Project Nourished – the taste of food without actually eating
FeelReal’s intended use for their device was for gaming and watching 3D movies, but this is not the only field where smell could be very useful when paired with VR. The medical field could make use of smells, and there is a very good example of this – Project Nourished, which intends to take its users into a fully immersive 3D world, where they could indulge in “forbidden” food without the risk of gaining fat, triggering allergies or suffering from other food-related health issues.
Project Nourished is a complex system of several devices, including a VR headset, a bone conduction transducer to mimic chewing by sending the sensation from the mouth to the ear drums, and an aromatic diffuser responsible for dissipating smells and heat.
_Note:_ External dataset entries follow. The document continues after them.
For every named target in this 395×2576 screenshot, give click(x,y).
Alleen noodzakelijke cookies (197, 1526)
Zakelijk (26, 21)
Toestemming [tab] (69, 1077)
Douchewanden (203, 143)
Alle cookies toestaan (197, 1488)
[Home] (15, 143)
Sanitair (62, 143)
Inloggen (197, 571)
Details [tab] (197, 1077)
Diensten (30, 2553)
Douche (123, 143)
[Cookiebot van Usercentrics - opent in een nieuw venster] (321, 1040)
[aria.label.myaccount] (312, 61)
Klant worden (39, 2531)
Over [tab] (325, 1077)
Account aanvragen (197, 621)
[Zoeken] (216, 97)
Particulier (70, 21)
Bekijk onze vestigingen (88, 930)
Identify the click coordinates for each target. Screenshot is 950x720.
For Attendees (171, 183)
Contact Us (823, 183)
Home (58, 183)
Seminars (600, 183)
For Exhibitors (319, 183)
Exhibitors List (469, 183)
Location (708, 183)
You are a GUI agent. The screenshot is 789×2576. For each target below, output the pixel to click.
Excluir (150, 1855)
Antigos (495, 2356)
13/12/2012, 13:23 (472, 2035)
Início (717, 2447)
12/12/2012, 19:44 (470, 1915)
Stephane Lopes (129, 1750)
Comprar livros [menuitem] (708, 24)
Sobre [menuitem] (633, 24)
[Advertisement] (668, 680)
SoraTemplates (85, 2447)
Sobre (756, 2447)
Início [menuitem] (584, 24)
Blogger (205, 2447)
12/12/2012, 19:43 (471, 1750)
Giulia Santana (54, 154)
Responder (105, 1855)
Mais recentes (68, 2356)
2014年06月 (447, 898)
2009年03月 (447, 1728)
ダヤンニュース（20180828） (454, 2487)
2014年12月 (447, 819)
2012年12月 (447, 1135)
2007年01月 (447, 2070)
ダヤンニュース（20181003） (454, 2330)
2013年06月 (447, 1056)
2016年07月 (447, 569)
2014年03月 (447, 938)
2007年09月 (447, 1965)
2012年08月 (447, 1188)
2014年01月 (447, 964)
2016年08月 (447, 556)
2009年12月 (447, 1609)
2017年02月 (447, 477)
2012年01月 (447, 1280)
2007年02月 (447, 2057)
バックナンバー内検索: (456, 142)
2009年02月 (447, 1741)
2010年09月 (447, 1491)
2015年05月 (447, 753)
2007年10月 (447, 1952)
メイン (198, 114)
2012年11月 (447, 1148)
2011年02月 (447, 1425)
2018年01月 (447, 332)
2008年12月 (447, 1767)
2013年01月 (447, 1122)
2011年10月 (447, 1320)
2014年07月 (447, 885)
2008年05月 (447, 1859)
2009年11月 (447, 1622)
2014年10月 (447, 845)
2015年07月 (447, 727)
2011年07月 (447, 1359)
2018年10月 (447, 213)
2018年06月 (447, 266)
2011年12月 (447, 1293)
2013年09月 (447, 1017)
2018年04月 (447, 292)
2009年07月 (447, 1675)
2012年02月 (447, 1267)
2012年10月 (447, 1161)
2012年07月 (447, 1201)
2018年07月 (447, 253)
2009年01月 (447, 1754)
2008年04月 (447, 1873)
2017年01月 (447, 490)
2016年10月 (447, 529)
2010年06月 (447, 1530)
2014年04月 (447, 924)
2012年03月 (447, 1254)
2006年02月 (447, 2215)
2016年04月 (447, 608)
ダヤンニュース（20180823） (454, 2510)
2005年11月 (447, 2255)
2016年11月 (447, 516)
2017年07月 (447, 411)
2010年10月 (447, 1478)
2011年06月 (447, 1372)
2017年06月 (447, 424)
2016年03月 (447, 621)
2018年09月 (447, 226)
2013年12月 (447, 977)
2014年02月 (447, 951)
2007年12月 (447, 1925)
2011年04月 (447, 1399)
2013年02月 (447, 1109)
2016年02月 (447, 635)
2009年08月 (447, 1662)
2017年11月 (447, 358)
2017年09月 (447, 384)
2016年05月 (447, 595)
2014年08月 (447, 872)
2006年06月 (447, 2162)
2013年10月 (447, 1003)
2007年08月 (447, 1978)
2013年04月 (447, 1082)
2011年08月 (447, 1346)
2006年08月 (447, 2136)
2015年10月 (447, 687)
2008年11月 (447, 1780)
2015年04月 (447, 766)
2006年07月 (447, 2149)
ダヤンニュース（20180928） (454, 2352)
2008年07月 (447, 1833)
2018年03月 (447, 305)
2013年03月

Additionally, the “kit” includes a small cube of 3D printed “food”, and some other devices with sensors, used to simulate beverages and to transmit the user’s real-world movement into the virtual world.
Pre-orders for the Pepa 001 Starter Kit are available right now at the cost of $59.84, and the kit is slated to be released later in 2016. Users will have to insert their own smartphones into the headset, just like how the Samsung Gear VR works.
Things like Project Nourished could be really helpful in the medical field, where it could be used to help sate the hunger of people recovering from eating disorders, alcoholics, or let people with allergies “taste” food they could not eat in real life otherwise.
Will smell become mainstream in VR?
As you can see from the few – and there aren’t many more to be found – examples, not many companies are willing to risk experimenting with smell-inducing headsets. This is understandable, as currently, even the regular VR headsets themselves are niche products. But as the technology and the computers to run it become more affordable for the average user, we might see a resurgence in attempts to include our noses in the virtual worlds. This could take 5-10 years at least if we are thinking optimistically.
In reality, it is the consumer market and the general interest for smell-inducing devices that will dictate the trend – if there is no interest from the consumers for such a device, as there was not enough for the FeelReal device, we won’t see one for a long time. There is also the concern of pricing – just like printer toners, the smell cartridges would have to be regularly replaced, making these devices expensive in the long run. We will possibly see some of these devices and new, creative uses for them in the following years, however, they aren’t likely to reach wider audiences.